Every definition on Urban Dictionary was written by a user like you. About a thousand definitions are sent to Urban Dictionary every day, but only half enter the hallowed ranks beside ratchet, Harlem Shake, and Cleveland Steamer. People often email and ask, why didn’t my definition get published? Well, we’d like to know too.
The truth is, we don’t decide. Sometimes we’re just as puzzled. Some rejected definitions seem perfectly good to us. Sometimes we wouldn’t vote for a definition, but we can’t really say why. Urban Dictionary’s users get to edit the content, so they get to decide. However, since this is a frequent question, we thought we’d look into how users make the decision to publish or not publish a particular definition.
We wanted to understand what matters in a definition, what helps it get accepted. To do this, we started by asking users to just describe a list of eight random submissions. We gave people one line of text to describe the submission. For example, one of the words was “phil collins.”
People described this definition as “Somewhat biased”, “opinionated”, or “NO! PHIL COLLINS IS THE SHIT”. We collected 69 responses for each word, grouped them together and tried to find the main idea in the description. We continued to group things together until we ended up with eight categories.
pun/play on words
clearly and correctly written
about a celebrity
quality of the definition
We took these categories and turned them into possible descriptions of definitions. We edited some of the category names so that they roughly corresponded to a fifth grade reading level, for example, “graphic” became “nasty”. We then asked people editing Urban Dictionary to rate fifty submissions (25 that had been accepted, 25 rejected) on these descriptors. Each person got to rate only one word, one time. We also recorded the length of the definition as a possible explanation for why a word got published.

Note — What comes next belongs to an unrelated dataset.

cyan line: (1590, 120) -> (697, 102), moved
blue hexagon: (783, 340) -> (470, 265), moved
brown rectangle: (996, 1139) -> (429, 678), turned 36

Using these data, we ran a logistic regression using each descriptor and definition length as predictors and whether the definition was accepted or not as the dependent variable. This let us know how much each descriptor mattered relative to the others for users deciding to publish or not publish a particular submission. To do this, we looked at the odds-ratio, or the likelihood that a submission will be published given that it is, say, funny.

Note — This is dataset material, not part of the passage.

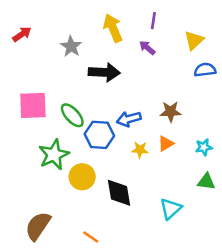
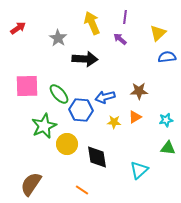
orange line: (91, 237) -> (82, 190), moved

(In the graph above, we subtracted 1 from each odds-ratio so a value of 0 would mean that the descriptor didn’t matter. A high positive value means a definition is more likely to be accepted.)
People love a good joke, and Urban Dictionary’s editors are not an exception. For every point of funny, a submission is 1.68 times more likely to be published. They also want to read definitions that are useful — things that might be spoken in actual conversation — and that mean something. They don’t like definitions that are too specific, even if they are about prog rock drummers, or ones that are too nasty. For every point of nasty, a submission is 0.80 times as likely to get published. Urban Dictionary’s volunteer editors are a worldly bunch, unlikely to be prudish about sexual or offensive definitions. So when you are writing your next submission, keep the audience in mind — this is how they decide whether to publish your definition.